A key score for the Gort men had arrived just before half-time when impressive centre-back Brian Regan scored a tremendous point from distance. They had been out-hurled by St Thomas in many departments in that first half, yet they found themselves one point in front, 0-7 to 0-6.
Corner back Andy Coen also raised an important white flag in the second half from a long distance free to edge his side in front at a critical stage.

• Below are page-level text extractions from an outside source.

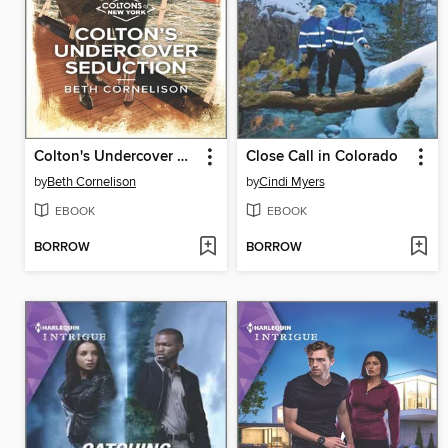
Colton's Undercover Seduction
Close Call in Colorado
by
Beth Cornelison
by
Cindi Myers
EBOOK
EBOOK
BORROW
BORROW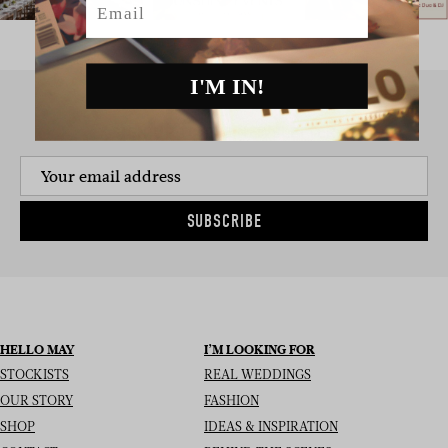
I'M IN!
SIGN UP TO THE NEWSLETTER
SUBSCRIBE
HELLO MAY
I’M LOOKING FOR
STOCKISTS
REAL WEDDINGS
OUR STORY
FASHION
SHOP
IDEAS & INSPIRATION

Despite the best efforts of impressive wing-back Darragh Burke, who hit four points - three from placed balls - Bernard Burke and Conor Cooney, who scored five points between them, the Gort defence held firm in the second half and excelled in the last quarter and in the nine minutes of injury time that was added on by referee Christy Browne.
St Thomas tried might and main in the dying minutes to breach the resolute Gort defence for the goal that would give them another day out. It was not to be and, when Gort veteran Ollie Fahy drove over a fine point from a ground stroke, there was no fairytale ending for the youthful lads from Peterswell and Kilchreest and their management team of John Burke, Jimmy Kelly and Justin Flannery.
They have enjoyed a productive season reaching their first semi-final since 1989, but it is over now.
Gort will believe they are on the cusp of something special. They are now only 60 minutes away from annexing the Tom Callanan Cup for the first time since 1983.
Gort: Peter Cummins, Andy Coen 0-1 (1f ) , Mark McMahon, Michael Cummins, Greg Lally, Brian Regan 0-1, Jason Grealish, Sean Forde, Sylvie Óg Linnane, Gerry Quinn 0-7 (6fs ), Aiden Harte, Paul Killilea, Richie Cummins 1-0, Ollie Fahy 0-1, Ger O’Donoghue 0-1. Subs: K Killilea for Forde (43 ), M Nestor for O’Donoghue (45 ), A Mullins for Quinn (59 ), T Linnane for M Cummins (65 ).